Sunday, September 27, 2009

before or after

Before I met him I was doing well, I was happy and recovering from a past break up and at the time I wasn't looking to have a new guy let alone any guy in my life. But after hanging out with him a few times I realized that he was a really good guy. He is sweet, considerate, funny, a family guy, and driven. After my last boyfriend , he become more than I could ever ask for. As we started dating , he made things better, and yes we had a few bumps in the road but we go through them and continued on. Currently I am still seeing him and he continues to make me so happy and basically just make my life better. I used to pity those young girls who would throw their lives away for some guy who they thought was their true love. I am not saying he is or isn't my true love but he's something very special to me and at times I feel like those young ignorant girls I used to think were pathetic. And, yesterday we weren't texting as much and he didn't call me to have our nightly talk, I freaked out and started thinking about dreadful things like him cheating on me and not wanting to be with me.
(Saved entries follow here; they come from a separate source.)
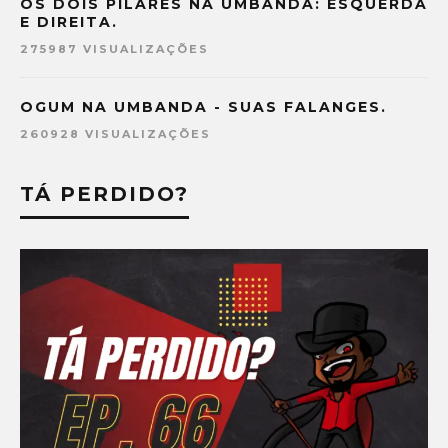
OS DOIS PILARES NA UMBANDA: ESQUERDA
E DIREITA.
275987 VISUALIZAÇÕES
OGUM NA UMBANDA - SUAS FALANGES.
260928 VISUALIZAÇÕES
TÁ PERDIDO?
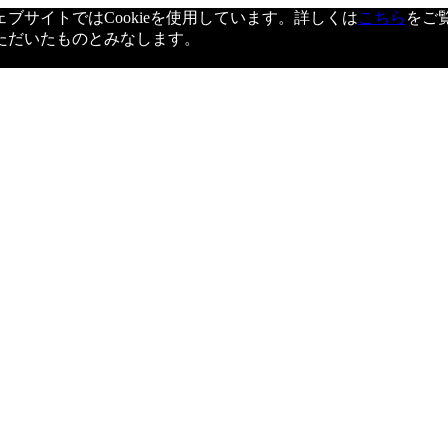
サイトではCookieを使用しています。詳しくは
こちら
をご
ただいたものとみなします。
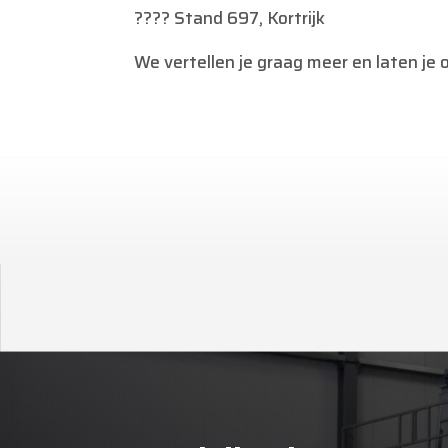
???? Stand 697, Kortrijk
We vertellen je graag meer en laten je 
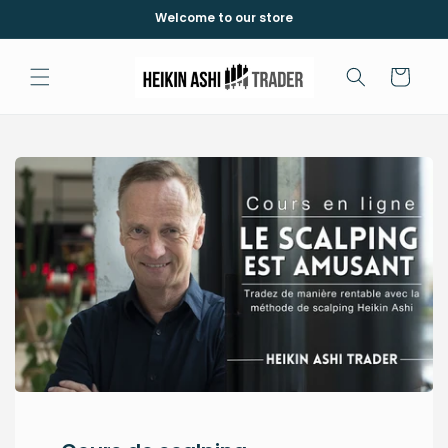
Skip to
Welcome to our store
content
Cart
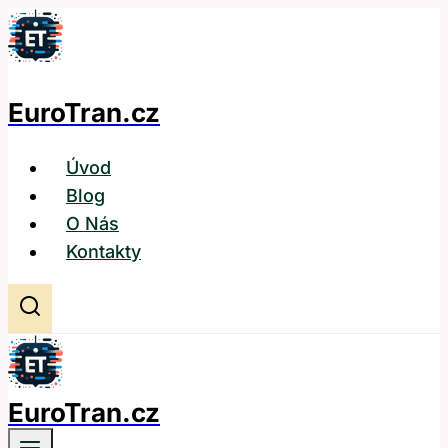
Přeskočit
na
obsah
EuroTran.cz
Úvod
Blog
O Nás
Kontakty
EuroTran.cz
It's not that I don't trust him, basically it's how my mind works. But it made me think that what if that did happen what if we stopped seeing each other? Would I fall apart like with last guy who stole my heart? Would I be able to still be happy without him? I don't want a guy to control my emotions, I want to be my own person. I want to be with a guy cause I want to not cause I have to because I'm afraid of what my life will be when we break up. And so now I am battling with that question. What would life be without him? maybe this is a stupid question but I don't want to break apart like I did last time.